* **EXERCISE**:
Gather every line in the records below that contains the word "auch".

* **RECORDS**:
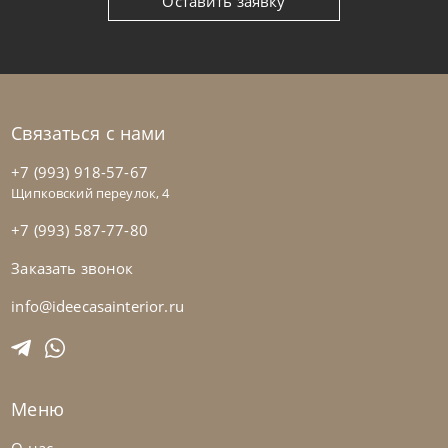
Оставить заявку
Связаться с нами
+7 (993) 918-57-67
Щипковский переулок, 4
+7 (993) 587-77-80
Заказать звонок
info@ideecasainterior.ru
Меню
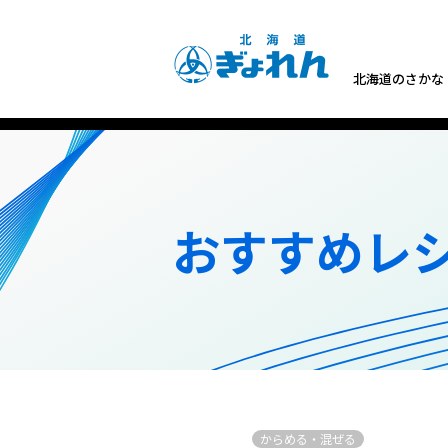
北海道のさかな
おすすめレシ
からめる・混ぜる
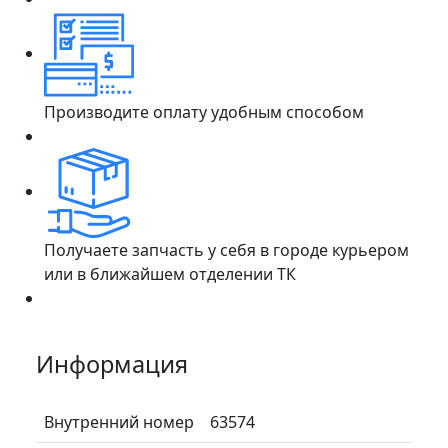
Производите оплату удобным способом
Получаете запчасть у себя в городе курьером
или в ближайшем отделении ТК
Информация
Внутренний номер
63574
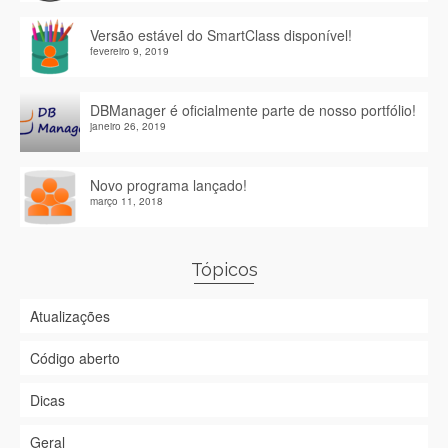
Versão estável do SmartClass disponível!
fevereiro 9, 2019
DBManager é oficialmente parte de nosso portfólio!
janeiro 26, 2019
Novo programa lançado!
março 11, 2018
Tópicos
Atualizações
Código aberto
Dicas
Geral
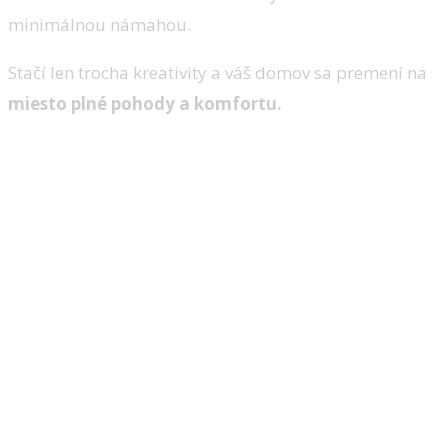
minimálnou námahou.
Stačí len trocha kreativity a váš domov sa premení na
miesto plné pohody a komfortu.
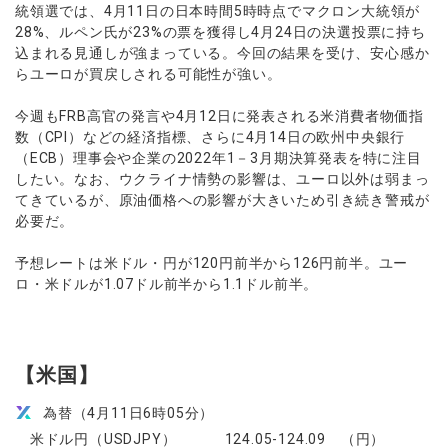
ウォレット口座
統領選では、4月11日の日本時間5時時点でマクロン大統領が
お知らせ
企業情報
NEW
AXIORYアプリ
日本時間表示インジケータ
貴金属CFD
取引時間
28%、ルペン氏が23%の票を獲得し4月24日の決選投票に持ち
マーケットニュース
ストライク インジケータ
会社概要
込まれる見通しが強まっている。今回の結果を受け、安心感か
ソフトコモディティCFD
取引計算シミュレーター
AXIORYポータル
NEW
English
コーポレートニュース
らユーロが買戻しされる可能性が強い。
MQLシグナル
NEW
役員紹介
バトルCFD
注文執行ポリシー
日本語
口座開設する
キャンペーン
通貨インデックス
お問合せ
経済指標・予測カレンダー
今週もFRB高官の発言や4月12日に発表される米消費者物価指
عربى
トレードガイド
NEW
数（CPI）などの経済指標、さらに4月14日の欧州中央銀行
よくあるご質問
休眠口座と凍結口座
デモ口座を開設する
Русский
（ECB）理事会や企業の2022年1－3月期決算発表を特に注目
Español
したい。なお、ウクライナ情勢の影響は、ユーロ以外は弱まっ
法人のお客様は
こちら
てきているが、原油価格への影響が大きいため引き続き警戒が
ไทย
必要だ。
Tiếng Việt
予想レートは米ドル・円が120円前半から126円前半。ユー
ロ・米ドルが1.07ドル前半から1.1ドル前半。
【米国】
為替（4月11日6時05分）
米ドル円（USDJPY） 124.05-124.09 （円）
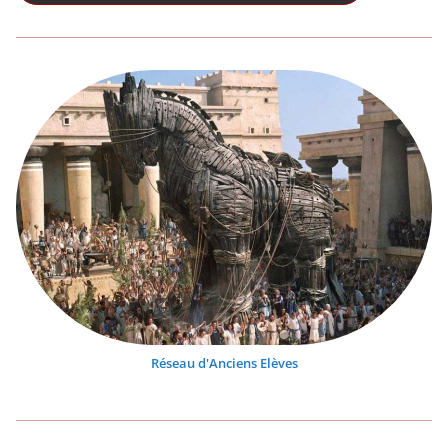
Réseau d'Anciens Elèves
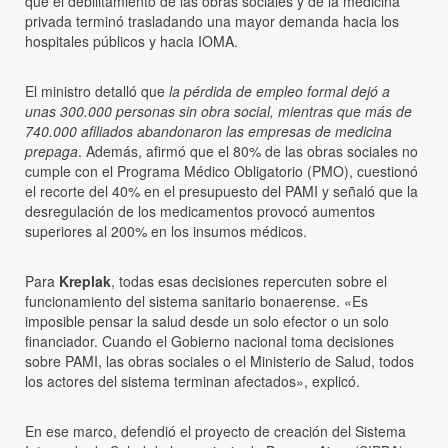
que el debilitamiento de las obras sociales y de la medicina
privada terminó trasladando una mayor demanda hacia los
hospitales públicos y hacia IOMA.
El ministro detalló que
la pérdida de empleo formal dejó a
unas 300.000 personas sin obra social, mientras que más de
740.000 afiliados abandonaron las empresas de medicina
prepaga
. Además, afirmó que el 80% de las obras sociales no
cumple con el Programa Médico Obligatorio (PMO), cuestionó
el recorte del 40% en el presupuesto del PAMI y señaló que la
desregulación de los medicamentos provocó aumentos
superiores al 200% en los insumos médicos.
Para
Kreplak
, todas esas decisiones repercuten sobre el
funcionamiento del sistema sanitario bonaerense. «Es
imposible pensar la salud desde un solo efector o un solo
financiador. Cuando el Gobierno nacional toma decisiones
sobre PAMI, las obras sociales o el Ministerio de Salud, todos
los actores del sistema terminan afectados», explicó.
En ese marco, defendió el proyecto de creación del Sistema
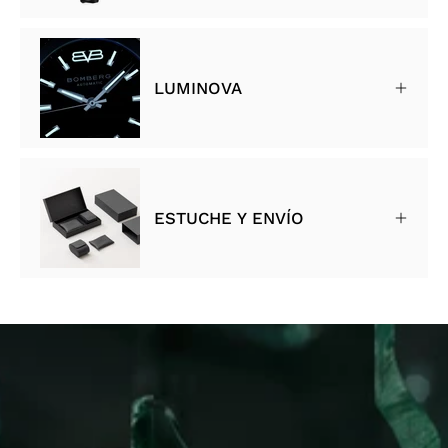
LUMINOVA
ESTUCHE Y ENVÍO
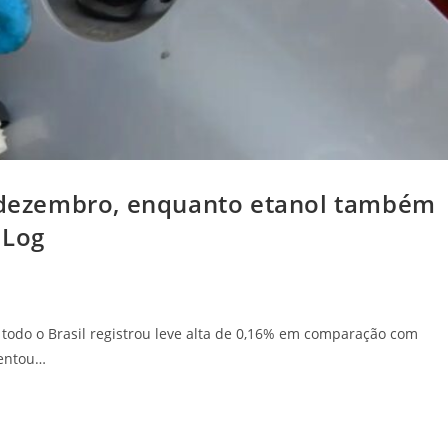
m dezembro, enquanto etanol também
 Log
todo o Brasil registrou leve alta de 0,16% em comparação com
sentou…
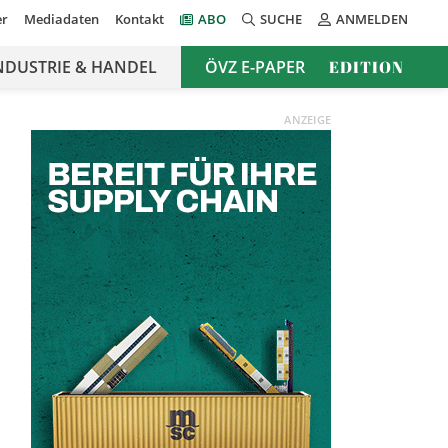
er
Mediadaten
Kontakt
ABO
SUCHE
ANMELDEN
NDUSTRIE & HANDEL
ÖVZ E-PAPER
EDITION
ANZEIGE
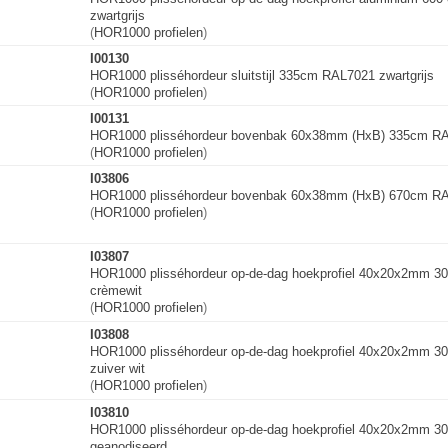
zwartgrijs
(
HOR1000 profielen
)
I00130
HOR1000 plisséhordeur sluitstijl 335cm RAL7021 zwartgrijs
(
HOR1000 profielen
)
I00131
HOR1000 plisséhordeur bovenbak 60x38mm (HxB) 335cm RAL
(
HOR1000 profielen
)
I03806
HOR1000 plisséhordeur bovenbak 60x38mm (HxB) 670cm RA
(
HOR1000 profielen
)
I03807
HOR1000 plisséhordeur op-de-dag hoekprofiel 40x20x2mm 
crèmewit
(
HOR1000 profielen
)
I03808
HOR1000 plisséhordeur op-de-dag hoekprofiel 40x20x2mm 
zuiver wit
(
HOR1000 profielen
)
I03810
HOR1000 plisséhordeur op-de-dag hoekprofiel 40x20x2mm 30
geanodiseerd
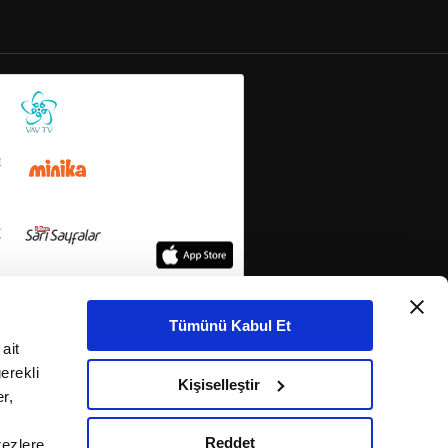
Tümünü Kabul Et
ait
erekli
Kişiselleştir
r,
Reddet
rezlere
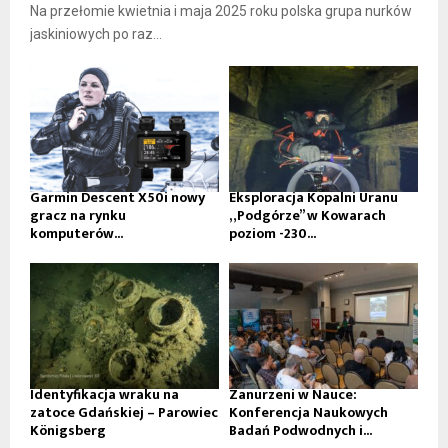
Na przełomie kwietnia i maja 2025 roku polska grupa nurków
jaskiniowych po raz...
Garmin Descent X50i nowy
Eksploracja Kopalni Uranu
gracz na rynku
„Podgórze” w Kowarach
komputerów...
poziom -230...
Identyfikacja wraku na
Zanurzeni w Nauce:
zatoce Gdańskiej – Parowiec
Konferencja Naukowych
Königsberg
Badań Podwodnych i...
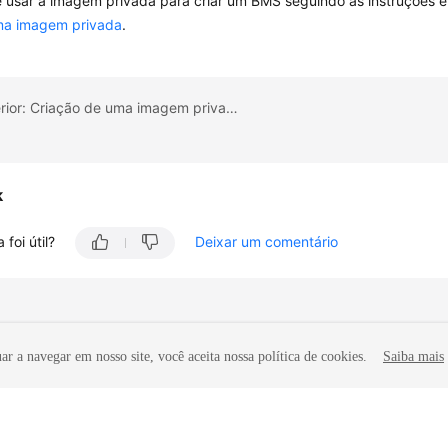
 usar a imagem privada para criar um BMS seguindo as instruções
ma imagem privada
.
Tópico anterior: Criação de uma imagem privada a partir de um BMS
k
 foi útil?
Deixar um comentário
r a navegar em nosso site, você aceita nossa política de cookies.
Saiba mais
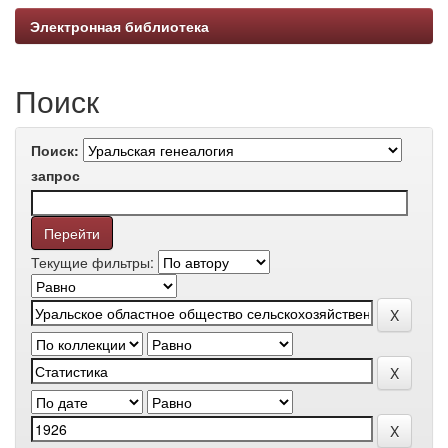
Электронная библиотека
Поиск
Поиск:
запрос
Текущие фильтры:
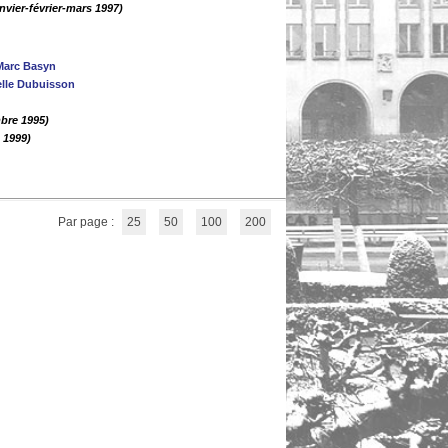
nvier-février-mars 1997)
Marc Basyn
le Dubuisson
mbre 1995)
 1999)
Par page :
25
50
100
200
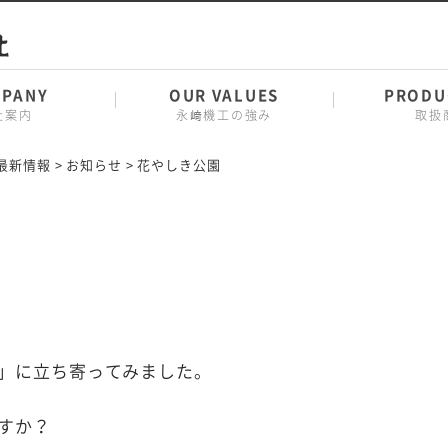
PANY
OUR VALUES
PRODU
社案内
永﨑機工の強み
取扱
最新情報
>
お知らせ
>
花やしき公園
」に立ち寄ってみました。
すか？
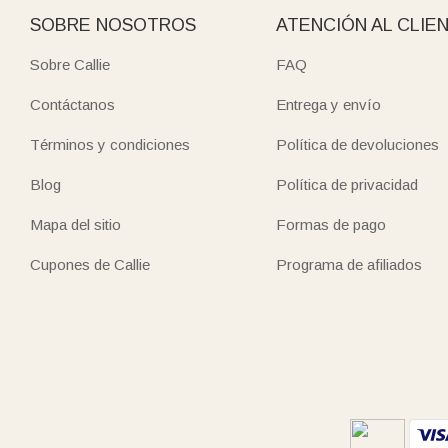
SOBRE NOSOTROS
ATENCIÓN AL CLIE
Sobre Callie
FAQ
Contáctanos
Entrega y envío
Términos y condiciones
Política de devoluciones
Blog
Política de privacidad
Mapa del sitio
Formas de pago
Cupones de Callie
Programa de afiliados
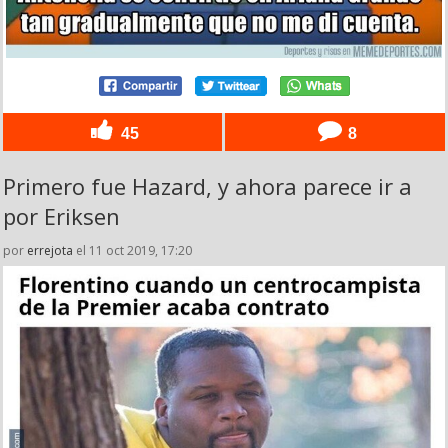
45
8
Primero fue Hazard, y ahora parece ir a
por Eriksen
por
errejota
el 11 oct 2019, 17:20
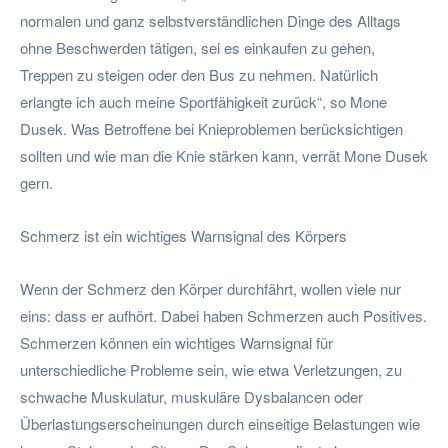
normalen und ganz selbstverständlichen Dinge des Alltags
ohne Beschwerden tätigen, sei es einkaufen zu gehen,
Treppen zu steigen oder den Bus zu nehmen. Natürlich
erlangte ich auch meine Sportfähigkeit zurück“, so Mone
Dusek. Was Betroffene bei Knieproblemen berücksichtigen
sollten und wie man die Knie stärken kann, verrät Mone Dusek
gern.
Schmerz ist ein wichtiges Warnsignal des Körpers
Wenn der Schmerz den Körper durchfährt, wollen viele nur
eins: dass er aufhört. Dabei haben Schmerzen auch Positives.
Schmerzen können ein wichtiges Warnsignal für
unterschiedliche Probleme sein, wie etwa Verletzungen, zu
schwache Muskulatur, muskuläre Dysbalancen oder
Überlastungserscheinungen durch einseitige Belastungen wie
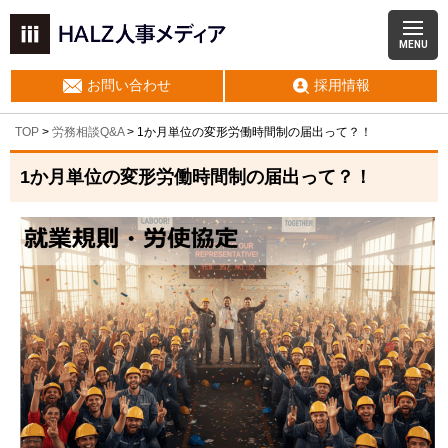
MENU
お問い合わせ
採用情報
TOP
>
労務相談Q&A
> 1か月単位の変形労働時間制の届出って？！
1か月単位の変形労働時間制の届出って？！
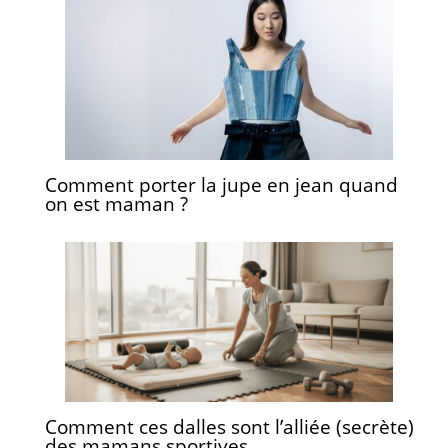
Comment porter la jupe en jean quand
on est maman ?
Comment ces dalles sont l’alliée (secrète)
des mamans sportives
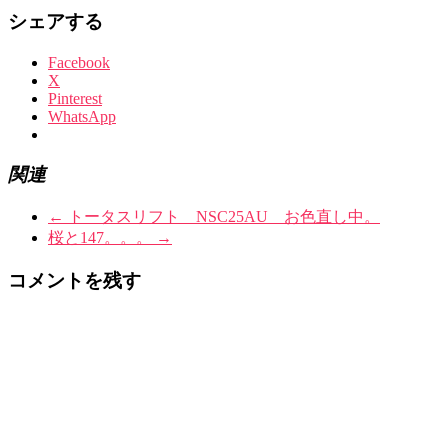
シェアする
Facebook
X
Pinterest
WhatsApp
関連
←
トータスリフト NSC25AU お色直し中。
桜と147。。。
→
コメントを残す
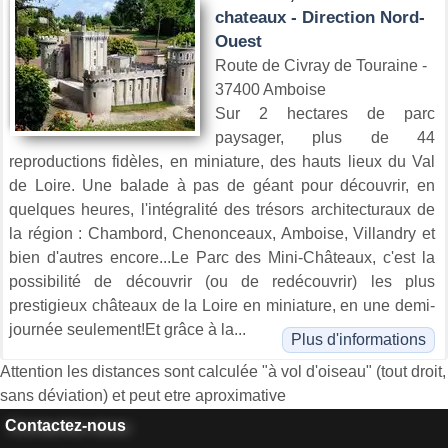
chateaux - Direction Nord-
Ouest
Route de Civray de Touraine -
37400 Amboise
Sur 2 hectares de parc
paysager, plus de 44
reproductions fidèles, en miniature, des hauts lieux du Val
de Loire. Une balade à pas de géant pour découvrir, en
quelques heures, l'intégralité des trésors architecturaux de
la région : Chambord, Chenonceaux, Amboise, Villandry et
bien d'autres encore...Le Parc des Mini-Châteaux, c'est la
possibilité de découvrir (ou de redécouvrir) les plus
prestigieux châteaux de la Loire en miniature, en une demi-
journée seulement!Et grâce à la...
Plus d'informations
Attention les distances sont calculée "à vol d'oiseau" (tout droit,
sans déviation) et peut etre aproximative
Contactez-nous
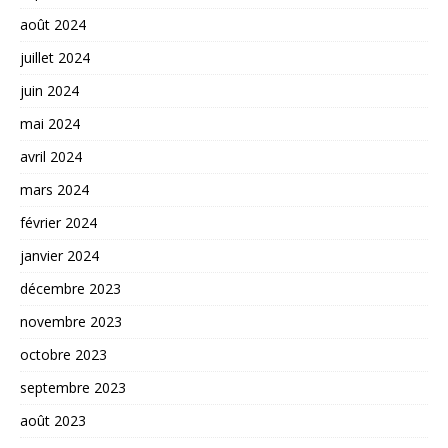
août 2024
juillet 2024
juin 2024
mai 2024
avril 2024
mars 2024
février 2024
janvier 2024
décembre 2023
novembre 2023
octobre 2023
septembre 2023
août 2023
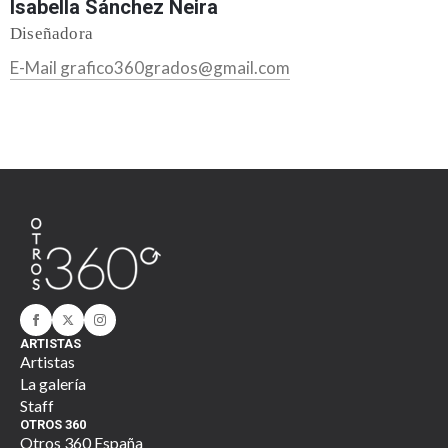
Isabella Sánchez Neira
Diseñadora
E-Mail grafico360grados@gmail.com
ARTISTAS
Artistas
La galería
Staff
OTROS 360
Otros 360 España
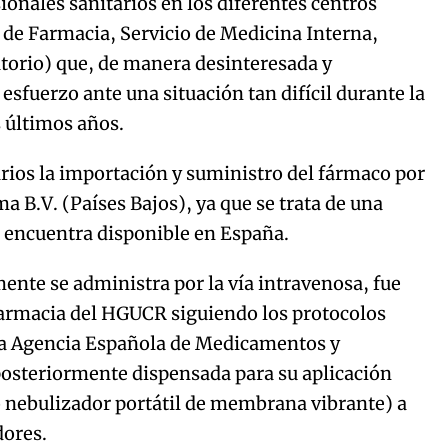
ionales sanitarios en los diferentes centros
 de Farmacia, Servicio de Medicina Interna,
atorio) que, de manera desinteresada y
esfuerzo ante una situación tan difícil durante la
 últimos años.
arios la importación y suministro del fármaco por
a B.V. (Países Bajos), ya que se trata de una
 encuentra disponible en España.
ente se administra por la vía intravenosa, fue
Farmacia del HGUCR siguiendo los protocolos
 la Agencia Española de Medicamentos y
osteriormente dispensada para su aplicación
lo nebulizador portátil de membrana vibrante) a
dores.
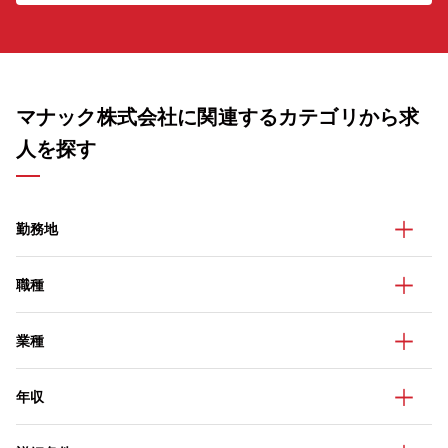
マナック株式会社に関連するカテゴリから求
人を探す
勤務地
職種
業種
年収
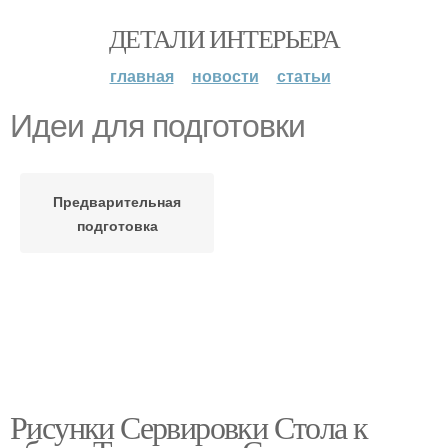
ДЕТАЛИ ИНТЕРЬЕРА
главная
новости
статьи
Идеи для подготовки
Предварительная
подготовка
Рисунки Сервировки Стола к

* **RESPONSE BOX**:
erlangte ich auch meine Sportfähigkeit zurück“, so Mone
eins: dass er aufhört. Dabei haben Schmerzen auch Positives.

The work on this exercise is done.